▸ **Work task**: Exclude the pictures and repeat all of the data exactly.

▸ **Data for the task**:
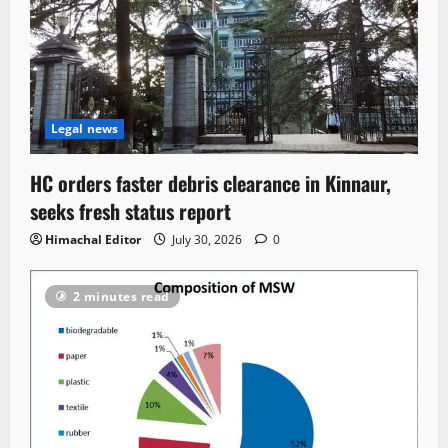
Legal news
HC orders faster debris clearance in Kinnaur,
seeks fresh status report
Himachal Editor
July 30, 2026
0
2 minutes read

▸ **Output for this exercise**:
Legal news
HC orders faster debris clearance in Kinnaur,
seeks fresh status report
Himachal Editor
July 30, 2026
0
2 minutes read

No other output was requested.